Biyolojik çeşitlilik nedir?
Aralarında insanoğlunun da bulunduğu dünyadaki canlı popülasyonu ifade eden bir çevre bilim tabiri olan biyolojik çeşitlilik, dünya yaşamının insan aklının sınırlarını zorlayacak derecede kompleks bir yapı olması sebebiyle aslında basit birkaç cümleyle tam olarak açıklanamayacak kadar geniş bir konudur. Zira bu konuya milyonlarca canlı türünün dahil olmasının yanı sıra tüm bu canlıların birbiriyle sürekli bir etkileşim içinde olması, tüm bu sistemin incelenmesi için ekoloji yani çevre bilim gibi ayrı bir bilim dalının oluşmasını sağlamıştır. Biyoçeşitlilik olarak da ifade edilen biyolojik çeşitlilik akla ilk olarak insanoğlu ve çevresinde gördüğü canlıları getirse de, bir ekosisteme dahil olan ve sistemin kararlı bir şekilde çalışmasını sağlayan en küçük canlıların dahi bu tanıma dahil olduğu unutulmamalıdır.
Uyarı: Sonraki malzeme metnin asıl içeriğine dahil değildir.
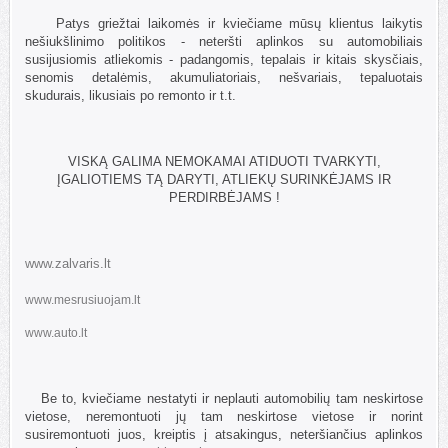
Patys griežtai laikomės ir kviečiame mūsų klientus laikytis
nešiukšlinimo politikos - neteršti aplinkos su automobiliais
susijusiomis atliekomis - padangomis, tepalais ir kitais skysčiais,
senomis detalėmis, akumuliatoriais, nešvariais, tepaluotais
skudurais, likusiais po remonto ir t.t.
VISKĄ GALIMA NEMOKAMAI ATIDUOTI TVARKYTI,
ĮGALIOTIEMS TĄ DARYTI, ATLIEKŲ SURINKĖJAMS IR
PERDIRBĖJAMS !
www.zalvaris.lt
www.mesrusiuojam.lt
www.auto.lt
Be to, kviečiame nestatyti ir neplauti automobilių tam neskirtose
vietose, neremontuoti jų tam neskirtose vietose ir norint
susiremontuoti juos, kreiptis į atsakingus, neteršiančius aplinkos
Biyologların araştırmaları sonucunda ortaya çıkan ve “yaşam için gerekli olan maddeler” şeklinde ifade edilen kimyasal yapıların oluşmasını sağlayan mantarlar, protistalar ve bakteriler gibi mikroskobik düzeyli canlılar dahi biyolojik çeşitliliğin ayrılmaz parçalarından biridir.
Biyoçeşitlilik; insan gözünün algılaması mümkün olmayan ve bu nedenle de teknolojik gelişim sonucunda yakın geçmişe kadar hiçbiri bilinmeyen nanometre düzeyindeki canlılardan insanın da dahil olduğu kabul edilen tüm hayvanlara kadar dünyada varlığını sürdüren ve “canlı” tanımına uyan tüm canlılardır. Herhangi bir ekosistem bünyesinde yer alan canlıların sayısının artması yani sistemin biyolojik çeşitlilik artması, bu ekosistemin çevreye yaptığı katkının da artmasını sağlar. Ancak biyoçeşitliliğinin dengeli bir biçimde artmaması ve sadece belirli baskın türlerin gelişmesi ekosistemin de olumsuz yönde etkilenmesine neden olur. Bu inanılmaz derece hassas denge, dünya ekosistemine dahil olan biyolojik çeşitliliğin binlerce yıldır bozulmamasını sağlamıştır.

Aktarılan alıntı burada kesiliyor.